Create a `Series` from a dictionary.

In [None]:
# Create a Series from a dictionary
data = {'a': 1, 'b': 2, 'c': 3, 'd': 4, 'e': 5}
series = pd.Series(data)
print(series)

The `Series` object has two main attributes: `values` and `index`. The `values` attribute returns the data as a NumPy array. The `index` attribute returns the index as a `RangeIndex` object.

In [None]:
print(series.values)
print(series.index)

A value can be retrieved from a `Series` by passing the index into the square brackets.

In [None]:
print(series['c']) # 3

The count of unique values in the `Series` can be accessed using the `value_counts()` method.

In [None]:
print(series.value_counts())

There are many more methods and attributes available for `Series`. You can find them in the documentation, but we will cover more as we look at `DataFrames`.

## DataFrames

There are many ways to create a `DataFrame`. One way is to use a dictionary of lists. The keys of the dictionary become the column names, and the values become the data in the columns.

In [None]:
# Create a dictionary
data = {
    'bugs': [10, 3, 7, 5, 9],
    'fungi': [8, 1, 8, 5, 6]
}

# Use the constructor to create a DataFrame
forages = pd.DataFrame(data)
forages.style

The index (0-4) is automatically generated. A more readable index can be assigned by setting the `index` attribute. 

Assign a person's name to each row using the `index` parameter of the `DataFrame` constructor.

In [None]:
# Use the constructor to create a DataFrame
foragers = ['Jeordie', 'Samantha', 'Mr Pickles', 'Rose', 'Guy']
forages = pd.DataFrame(data, index=foragers)
forages.style

Some quick insights can be gained by using the `shape` attribute to get the dimensions of the `DataFrame`. The `shape` attribute is a tuple with the number of rows and columns.

In [None]:
forages.shape

### Column Data

Columns can be accessed by passing the column name into the square brackets of the `DataFrame`. This will return a `Series` object. To get multiple columns, pass a list of column names into the square brackets and we will get a `DataFrame`.

In [None]:
# Get a single column as a Series
print(forages["bugs"])
print(type(forages["bugs"]))
# Get a list of columns
print(forages.columns)
print(forages[["bugs", "fungi"]])
print(type(forages[["bugs", "fungi"]]))

### Row Data

The `loc` attribute is used to access a group of rows and columns by label(s) or a boolean array.

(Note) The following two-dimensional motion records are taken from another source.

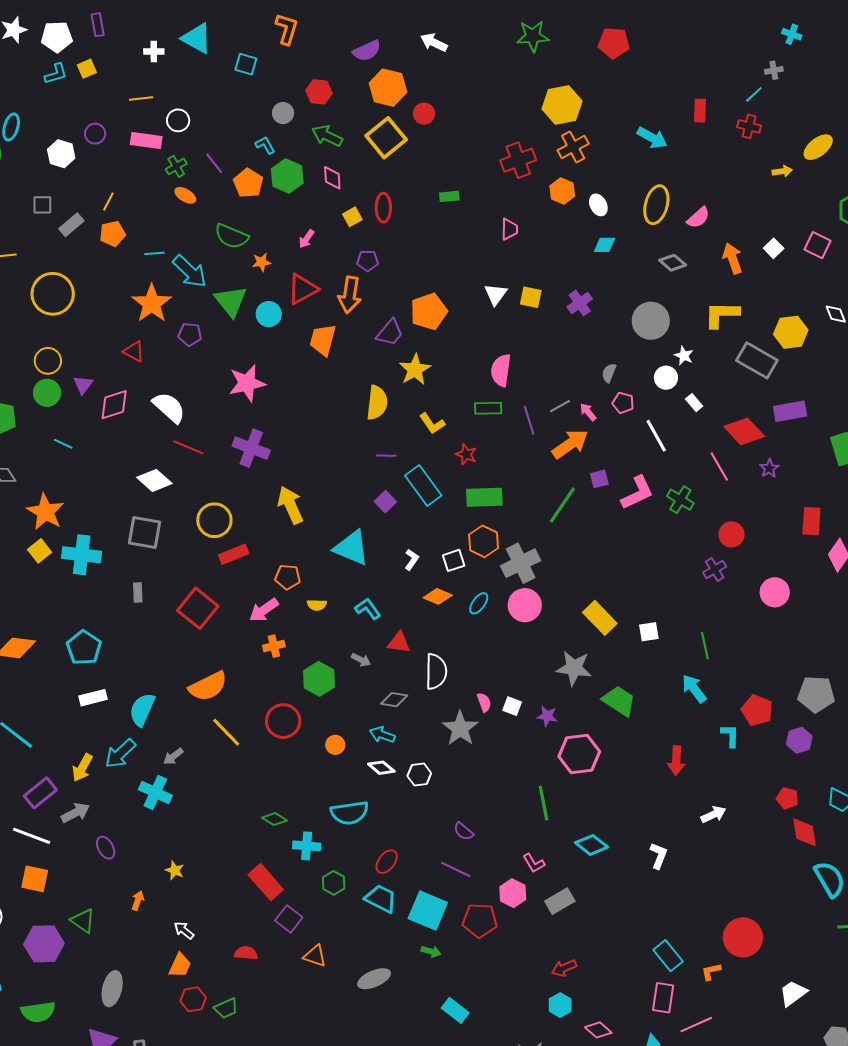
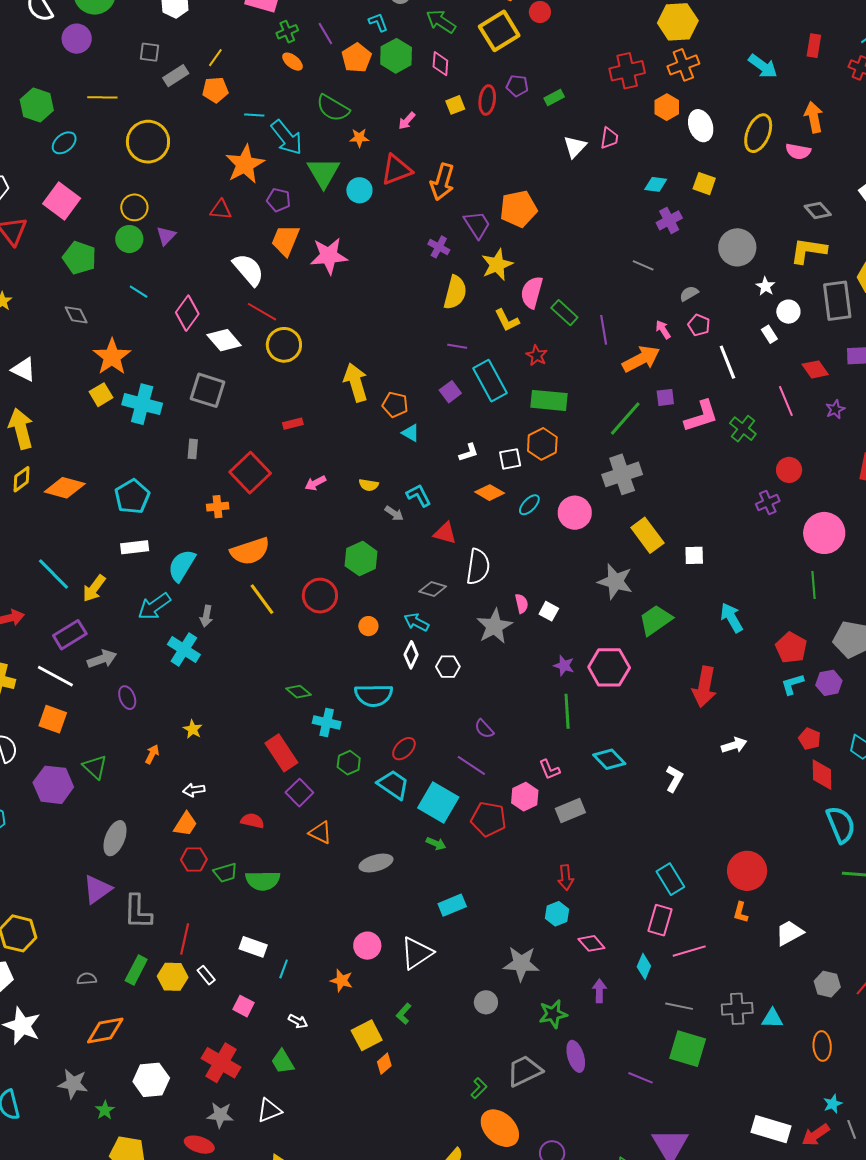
green rectangle: (449, 196) -> (554, 98), turned -30
white ellipse: (598, 205) -> (701, 126), size x1.4
pink semicircle: (698, 218) -> (798, 151), turned 45
cyan diamond: (604, 245) -> (656, 184), moved
orange arrow: (733, 258) -> (814, 117), moved
purple pentagon: (368, 261) -> (517, 86), moved
gray diamond: (673, 263) -> (818, 210), moved
white triangle: (496, 294) -> (575, 147), moved
yellow square: (531, 297) -> (704, 184), moved
purple trapezoid: (390, 333) -> (477, 225), turned -80
orange trapezoid: (323, 340) -> (285, 240), moved
red triangle: (134, 352) -> (221, 210), turned -30
gray rectangle: (757, 360) -> (837, 301), turned 45
pink semicircle: (501, 370) -> (532, 292), moved
gray semicircle: (609, 373) -> (689, 294), turned 30
white circle: (666, 378) -> (788, 312), moved
pink diamond: (114, 405) -> (187, 313), moved, turned -44
gray line: (560, 406) -> (643, 265), moved, turned 45
green rectangle: (488, 408) -> (564, 313), turned 36
red diamond: (744, 431) -> (815, 369), size x0.7
purple cross: (251, 448) -> (439, 247), moved, size x0.6
yellow circle: (214, 520) -> (284, 345), moved
cyan triangle: (352, 548) -> (411, 433), size x0.5
red rectangle: (234, 554) -> (293, 424), size x0.7
white L-shape: (412, 560) -> (469, 453), turned 30
gray cross: (521, 563) -> (622, 474), moved
orange pentagon: (288, 577) -> (395, 405), moved
pink circle: (775, 592) -> (824, 533), size x1.4
pink arrow: (264, 610) -> (315, 483), size x0.7
orange cross: (274, 646) -> (218, 507), moved
green line: (705, 646) -> (813, 585), moved
gray arrow: (361, 660) -> (394, 513), moved
green trapezoid: (619, 701) -> (656, 620), turned -75
purple star: (547, 716) -> (564, 666), moved
cyan L-shape: (730, 735) -> (792, 684), moved, turned -115
gray arrow: (173, 756) -> (206, 616), turned -50
red arrow: (676, 761) -> (704, 687), size x1.4
yellow arrow: (82, 768) -> (94, 588), moved
white diamond: (381, 768) -> (411, 655), turned 68
white arrow: (184, 930) -> (194, 790), turned -55
red arrow: (564, 968) -> (566, 878), turned -80
orange L-shape: (711, 972) -> (741, 912), moved, turned -70
cyan rectangle: (455, 1010) -> (452, 905), turned -68
green semicircle: (38, 1012) -> (263, 881), moved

It can be used to get a single row as a `Series` by passing the label of the row into the square brackets. We can get multiple rows as a subset `DataFrame` by passing a list of labels into the square brackets.

In [None]:
# Get a single row as a Series
print(forages.loc['Jeordie'])
print(type(forages.loc['Jeordie']))
# Get a list of rows
print(forages.loc[['Rose', 'Mr Pickles']])
print(type(forages.loc[['Rose', 'Mr Pickles']]))

## Reading Files

Building a `DataFrame` from a dictionary is useful, but far more often your data will be coming from somewhere _outside_ your code. Pandas has many functions to read data from different sources. One of the most common is reading from a CSV file.

> In our set up lesson, we should have a `mobile_devices.csv` file. Be sure it's in the same directory as `pandas.ipynb`.

In [25]:
mobile_devices = pd.read_csv('mobile_devices.csv')

The `read_csv()` function reads the CSV file and returns a `DataFrame`. It maps the first row of the CSV file to the column names of the `DataFrame`. Many parameters can be passed to `read_csv()`. You can specify the column names, the index column, the delimiter, and many more.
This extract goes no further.